_TRY IT:_ Reproduce the records below exactly, but leave their pictures out of the copy.

Saved entries:
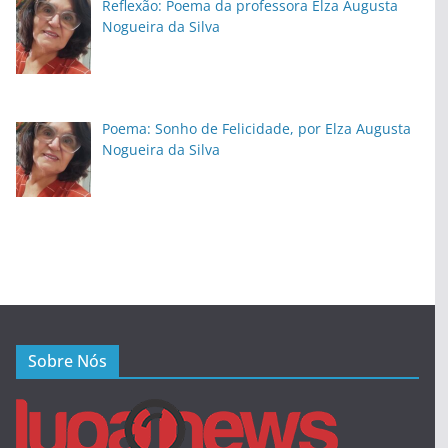
Reflexão: Poema da professora Elza Augusta
Nogueira da Silva
Poema: Sonho de Felicidade, por Elza Augusta
Nogueira da Silva
Sobre Nós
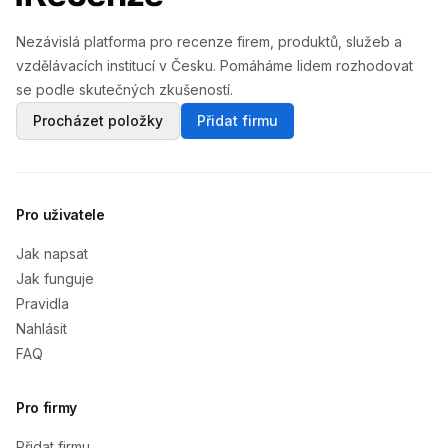
Nezávislá platforma pro recenze firem, produktů, služeb a
vzdělávacích institucí v Česku. Pomáháme lidem rozhodovat
se podle skutečných zkušeností.
Procházet položky
Přidat firmu
Pro uživatele
Jak napsat
Jak funguje
Pravidla
Nahlásit
FAQ
Pro firmy
Přidat firmu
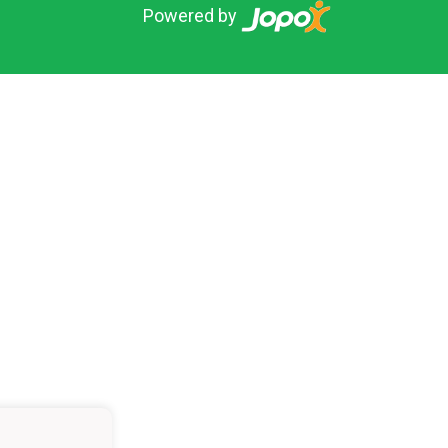
Powered by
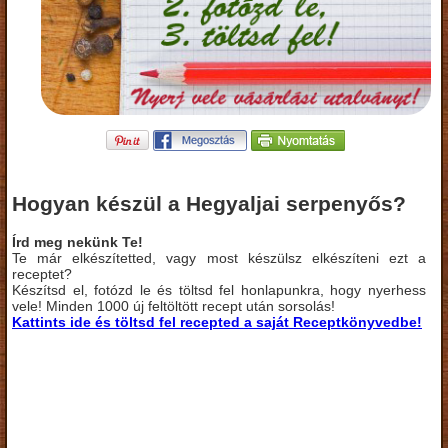
Hogyan készül a Hegyaljai serpenyős?
Írd meg nekünk Te!
Te már elkészítetted, vagy most készülsz elkészíteni ezt a
receptet?
Készítsd el, fotózd le és töltsd fel honlapunkra, hogy nyerhess
vele! Minden 1000 új feltöltött recept után sorsolás!
Kattints ide és töltsd fel recepted a saját Receptkönyvedbe!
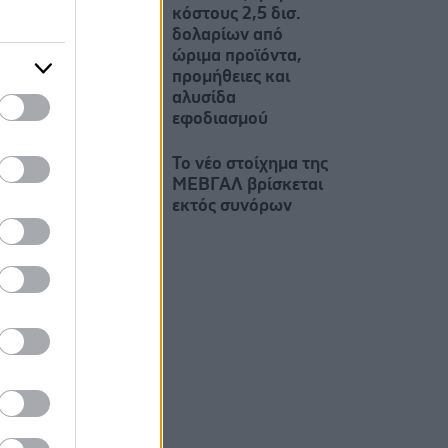
κόστους 2,5 δισ.
δολαρίων από
ώριμα προϊόντα,
προμήθειες και
αλυσίδα
εφοδιασμού
Το νέο στοίχημα της
ΜΕΒΓΑΛ βρίσκεται
εκτός συνόρων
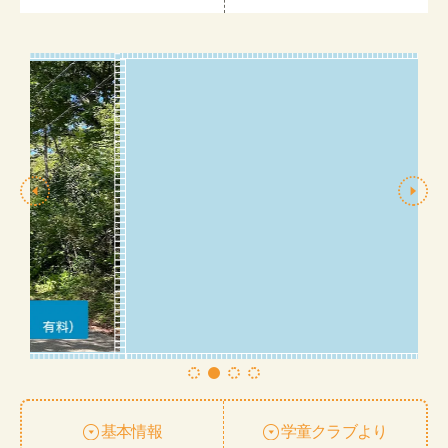
基本情報
学童クラブより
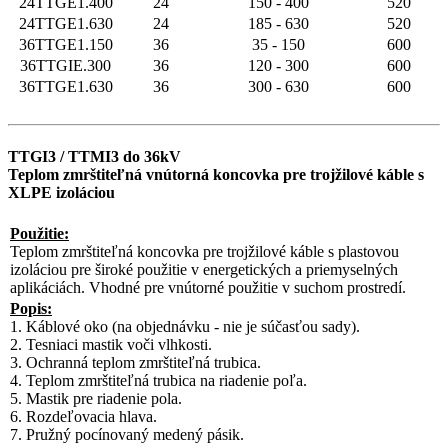
24TTGE1.400
24
150 - 400
520
24TTGE1.630
24
185 - 630
520
36TTGE1.150
36
35 - 150
600
36TTGIE.300
36
120 - 300
600
36TTGE1.630
36
300 - 630
600
TTGI3 / TTMI3 do 36kV
Teplom zmrštiteľná vnútorná koncovka pre trojžilové káble s
XLPE izoláciou
Použitie:
Teplom zmrštiteľná koncovka pre trojžilové káble s plastovou
izoláciou pre široké použitie v energetických a priemyselných
aplikáciách. Vhodné pre vnútorné použitie v suchom prostredí.
Popis:
1. Káblové oko (na objednávku - nie je súčasťou sady).
2. Tesniaci mastik voči vlhkosti.
3. Ochranná teplom zmrštiteľná trubica.
4. Teplom zmrštiteľná trubica na riadenie poľa.
5. Mastik pre riadenie pola.
6. Rozdeľovacia hlava.
7. Pružný pocínovaný medený pásik.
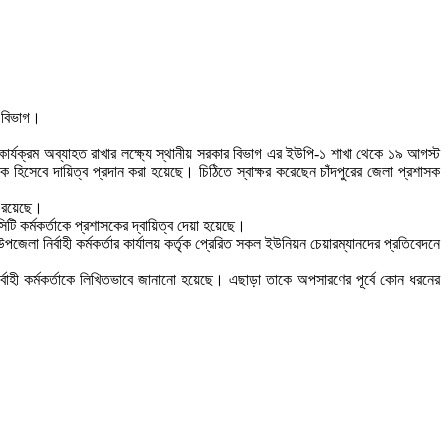
র বিভাগ।
 কার্যক্রম অব্যাহত রাখার লক্ষ্যে স্থানীয় সরকার বিভাগ এর ইউপি-১ শাখা থেকে ১৯ আগস্ট
িসেবে দায়িত্ব প্রদান করা হয়েছে। চিঠিতে স্বাক্ষর করেছেন চাঁদপুরের জেলা প্রশাসক
া রয়েছে।
 কর্মকর্তাকে প্রশাসকের দ্বায়িত্ব দেয়া হয়েছে।
া নির্বাহী কর্মকর্তার কার্যালয় কর্তৃক প্রেরিত সকল ইউনিয়ন চেয়ারম্যানদের প্রতিবেদনে
্বাহী কর্মকর্তাকে লিখিতভাবে জানানো হয়েছে। এছাড়া তাকে অপসারণের পূর্বে কোন ধরনের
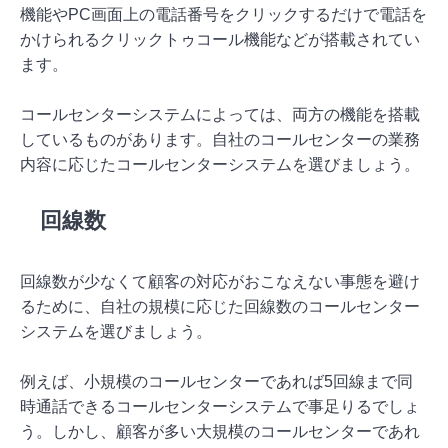
機能やPC画面上の電話番号をクリックするだけで電話を
かけられるクリックトゥコール機能などが搭載されてい
ます。
コールセンターシステムによっては、両方の機能を搭載
しているものがあります。自社のコールセンターの業務
内容に応じたコールセンターシステムを選びましょう。
回線数
回線数が少なくて顧客の対応がおこなえない事態を避け
るために、自社の規模に応じた回線数のコールセンター
システムを選びましょう。
例えば、小規模のコールセンターであれば5回線まで同
時通話できるコールセンターシステムで事足りるでしょ
う。しかし、顧客が多い大規模のコールセンターであれ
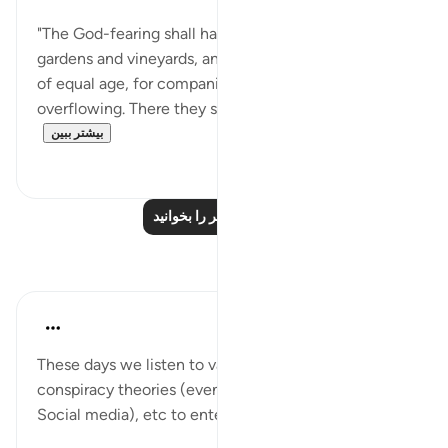
"The God-fearing shall have a place of security,
gardens and vineyards, and high-bosomed maidens,
of equal age, for companions, and a cup
overflowing. There they shall hear no idle talk,...
بیشتر ببین
۰
۰
درس‌های بیشتر را بخوانید
بازتاب‌ها
Umar Shariff
۵ سال پیش
·
ارجاع دادن
آیه ۳۵:۷۸
These days we listen to vain talks like comedies,
conspiracy theories (even we got dedicated Apps &
Social media), etc to entertain ourselves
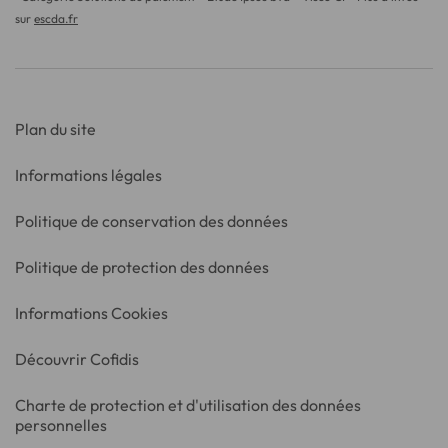
sur
escda.fr
Plan du site
Informations légales
Politique de conservation des données
Politique de protection des données
Informations Cookies
Découvrir Cofidis
Charte de protection et d'utilisation des données
personnelles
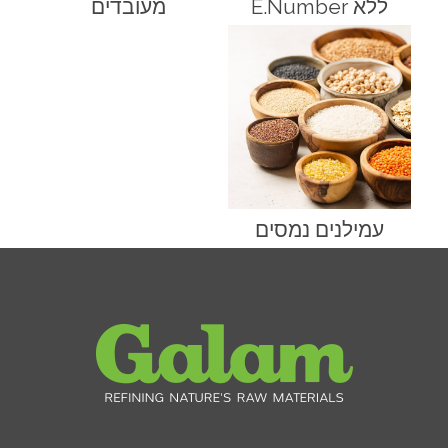
ללא E.Number
מעובדים
עמילנים נמסים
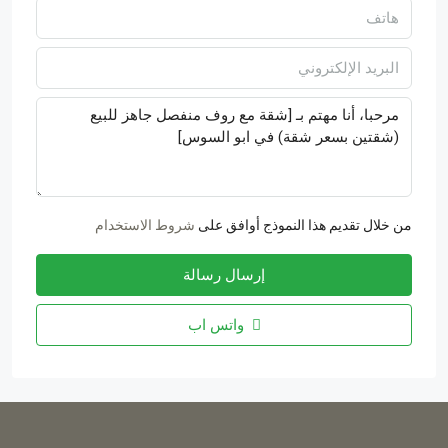
من خلال تقديم هذا النموذج أوافق على
شروط الاستخدام
إرسال رسالة
واتس اب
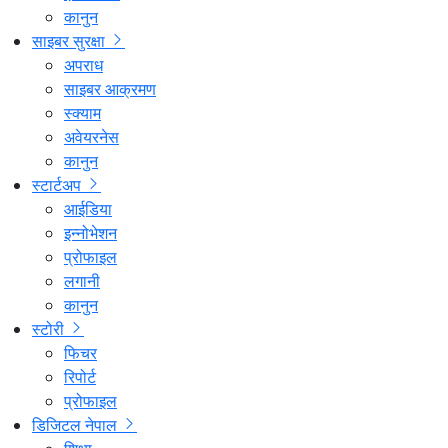
कानुन
साइबर सुरक्षा
अपराध
साइबर आक्रमण
स्क्याम
अवेयरनेस
कानुन
स्टार्टअप
आईडिया
इन्नोभेशन
प्रोफाइल
लगानी
कानुन
स्टोरी
फिचर
रिपोर्ट
प्रोफाइल
डिजिटल नेपाल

_EXERCISE RESPONSE:_
Reflexão: Poema da professora Elza Augusta
Nogueira da Silva
Poema: Sonho de Felicidade, por Elza Augusta
Nogueira da Silva
Sobre Nós
Nezávislá platforma pro recenze firem, produktů, služeb a
vzdělávacích institucí v Česku. Pomáháme lidem rozhodovat
se podle skutečných zkušeností.
Procházet položky
Přidat firmu
Pro uživatele
Jak napsat
Jak funguje
Pravidla
Nahlásit
FAQ
Pro firmy
Přidat firmu
Powered by
Hogyan készül a Hegyaljai serpenyős?
Írd meg nekünk Te!
Te már elkészítetted, vagy most készülsz elkészíteni ezt a
receptet?
Készítsd el, fotózd le és töltsd fel honlapunkra, hogy nyerhess
vele! Minden 1000 új feltöltött recept után sorsolás!
Kattints ide és töltsd fel recepted a saját Receptkönyvedbe!
κόστους 2,5 δισ.
δολαρίων από
ώριμα προϊόντα,
προμήθειες και
αλυσίδα
εφοδιασμού
Το νέο στοίχημα της
ΜΕΒΓΑΛ βρίσκεται
εκτός συνόρων
基本情報
学童クラブより
24TTGE1.400
24
150 - 400
520
24TTGE1.630
24
185 - 630
520
36TTGE1.150
36
35 - 150
600
36TTGIE.300
36
120 - 300
600
36TTGE1.630
36
300 - 630
600
TTGI3 / TTMI3 do 36kV
Teplom zmrštiteľná vnútorná koncovka pre trojžilové káble s
XLPE izoláciou
Použitie:
Teplom zmrštiteľná koncovka pre trojžilové káble s plastovou
izoláciou pre široké použitie v energetických a priemyselných
aplikáciách. Vhodné pre vnútorné použitie v suchom prostredí.
Popis:
1. Káblové oko (na objednávku - nie je súčasťou sady).
2. Tesniaci mastik voči vlhkosti.
3. Ochranná teplom zmrštiteľná trubica.
4. Teplom zmrštiteľná trubica na riadenie poľa.
5. Mastik pre riadenie pola.
6. Rozdeľovacia hlava.
7. Pružný pocínovaný medený pásik.
র বিভাগ।
 কার্যক্রম অব্যাহত রাখার লক্ষ্যে স্থানীয় সরকার বিভাগ এর ইউপি-১ শাখা থেকে ১৯ আগস্ট
িসেবে দায়িত্ব প্রদান করা হয়েছে। চিঠিতে স্বাক্ষর করেছেন চাঁদপুরের জেলা প্রশাসক
া রয়েছে।
 কর্মকর্তাকে প্রশাসকের দ্বায়িত্ব দেয়া হয়েছে।
া নির্বাহী কর্মকর্তার কার্যালয় কর্তৃক প্রেরিত সকল ইউনিয়ন চেয়ারম্যানদের প্রতিবেদনে
্বাহী কর্মকর্তাকে লিখিতভাবে জানানো হয়েছে। এছাড়া তাকে অপসারণের পূর্বে কোন ধরনের
機能やPC画面上の電話番号をクリックするだけで電話を
かけられるクリックトゥコール機能などが搭載されてい
ます。
コールセンターシステムによっては、両方の機能を搭載
しているものがあります。自社のコールセンターの業務
内容に応じたコールセンターシステムを選びましょう。
回線数
回線数が少なくて顧客の対応がおこなえない事態を避け
るために、自社の規模に応じた回線数のコールセンター
システムを選びましょう。
例えば、小規模のコールセンターであれば5回線まで同
時通話できるコールセンターシステムで事足りるでしょ
う。しかし、顧客が多い大規模のコールセンターであれ
"The God-fearing shall have a place of security,
gardens and vineyards, and high-bosomed maidens,
of equal age, for companions, and a cup
overflowing. There they shall hear no idle talk,...
بیشتر ببین
۰
۰
درس‌های بیشتر را بخوانید
بازتاب‌ها
Umar Shariff
۵ سال پیش
·
ارجاع دادن
آیه ۳۵:۷۸
These days we listen to vain talks like comedies,
conspiracy theories (even we got dedicated Apps &
Social media), etc to entertain ourselves
sur
escda.fr
Plan du site
Informations légales
Politique de conservation des données
Politique de protection des données
Informations Cookies
Découvrir Cofidis
Charte de protection et d'utilisation des données
personnelles
ללא E.Number
מעובדים
עמילנים נמסים
من خلال تقديم هذا النموذج أوافق على
شروط الاستخدام
إرسال رسالة
واتس اب
कानुन
साइबर सुरक्षा
अपराध
साइबर आक्रमण
स्क्याम
अवेयरनेस
कानुन
स्टार्टअप
आईडिया
इन्नोभेशन
प्रोफाइल
लगानी
कानुन
स्टोरी
फिचर
रिपोर्ट
प्रोफाइल
डिजिटल नेपाल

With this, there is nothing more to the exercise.